▶ EXERCISE:
Nothing outside the stretch is wanted. Repeat exactly the lines of the listing below from the one that contains "Surf- und Skimboard. Auch die" through the one that contains "noch eine bessere", both ends included.

━━ DATA PROVIDED

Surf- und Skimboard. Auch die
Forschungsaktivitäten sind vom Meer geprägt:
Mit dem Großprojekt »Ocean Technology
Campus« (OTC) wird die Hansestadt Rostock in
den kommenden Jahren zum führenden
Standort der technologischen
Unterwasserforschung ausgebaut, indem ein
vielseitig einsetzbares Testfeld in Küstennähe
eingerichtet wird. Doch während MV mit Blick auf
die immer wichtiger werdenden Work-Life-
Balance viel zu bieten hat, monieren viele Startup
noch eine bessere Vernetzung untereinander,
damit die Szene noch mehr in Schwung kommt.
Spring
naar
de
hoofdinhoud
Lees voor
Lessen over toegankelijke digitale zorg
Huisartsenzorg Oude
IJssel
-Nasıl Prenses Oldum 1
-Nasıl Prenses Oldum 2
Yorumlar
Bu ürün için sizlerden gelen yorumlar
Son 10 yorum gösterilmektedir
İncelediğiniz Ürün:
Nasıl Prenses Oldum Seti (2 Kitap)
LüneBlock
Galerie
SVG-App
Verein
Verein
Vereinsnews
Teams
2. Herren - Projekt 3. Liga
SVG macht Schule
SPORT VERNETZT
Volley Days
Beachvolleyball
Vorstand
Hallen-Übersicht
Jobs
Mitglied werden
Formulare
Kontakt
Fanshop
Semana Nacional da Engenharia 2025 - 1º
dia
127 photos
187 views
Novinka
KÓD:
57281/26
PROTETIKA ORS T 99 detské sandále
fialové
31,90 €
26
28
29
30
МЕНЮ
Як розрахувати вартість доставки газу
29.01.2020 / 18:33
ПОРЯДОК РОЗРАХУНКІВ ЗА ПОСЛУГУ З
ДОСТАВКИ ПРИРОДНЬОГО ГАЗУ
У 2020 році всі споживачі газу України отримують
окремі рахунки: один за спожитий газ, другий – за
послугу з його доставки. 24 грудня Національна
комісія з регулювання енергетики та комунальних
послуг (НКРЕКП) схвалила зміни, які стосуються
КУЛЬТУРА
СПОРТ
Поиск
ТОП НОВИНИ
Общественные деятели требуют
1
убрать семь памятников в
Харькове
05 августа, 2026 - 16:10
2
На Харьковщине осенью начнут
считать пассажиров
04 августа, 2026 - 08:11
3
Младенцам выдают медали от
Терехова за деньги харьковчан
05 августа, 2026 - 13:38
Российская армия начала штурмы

━━━━
━━ DATA PROVIDED

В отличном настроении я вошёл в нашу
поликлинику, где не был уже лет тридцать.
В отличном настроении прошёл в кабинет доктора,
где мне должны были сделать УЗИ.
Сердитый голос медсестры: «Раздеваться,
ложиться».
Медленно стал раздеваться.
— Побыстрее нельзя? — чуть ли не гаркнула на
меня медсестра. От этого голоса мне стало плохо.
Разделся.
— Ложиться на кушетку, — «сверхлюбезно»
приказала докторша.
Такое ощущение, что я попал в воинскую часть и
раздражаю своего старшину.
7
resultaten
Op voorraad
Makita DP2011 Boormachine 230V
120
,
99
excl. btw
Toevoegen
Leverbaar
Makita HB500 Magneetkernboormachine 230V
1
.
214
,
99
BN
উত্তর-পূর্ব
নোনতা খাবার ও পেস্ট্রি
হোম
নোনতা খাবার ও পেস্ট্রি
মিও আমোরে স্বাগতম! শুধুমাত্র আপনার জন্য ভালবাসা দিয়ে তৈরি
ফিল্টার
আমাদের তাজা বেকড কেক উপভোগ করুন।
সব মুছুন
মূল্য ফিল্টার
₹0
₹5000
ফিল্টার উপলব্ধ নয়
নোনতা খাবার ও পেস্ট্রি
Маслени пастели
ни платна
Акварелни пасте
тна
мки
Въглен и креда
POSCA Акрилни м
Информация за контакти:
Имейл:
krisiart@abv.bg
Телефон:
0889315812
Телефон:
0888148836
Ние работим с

━━━━

▶ WRITTEN SOLUTION:
Surf- und Skimboard. Auch die
Forschungsaktivitäten sind vom Meer geprägt:
Mit dem Großprojekt »Ocean Technology
Campus« (OTC) wird die Hansestadt Rostock in
den kommenden Jahren zum führenden
Standort der technologischen
Unterwasserforschung ausgebaut, indem ein
vielseitig einsetzbares Testfeld in Küstennähe
eingerichtet wird. Doch während MV mit Blick auf
die immer wichtiger werdenden Work-Life-
Balance viel zu bieten hat, monieren viele Startup
noch eine bessere Vernetzung untereinander,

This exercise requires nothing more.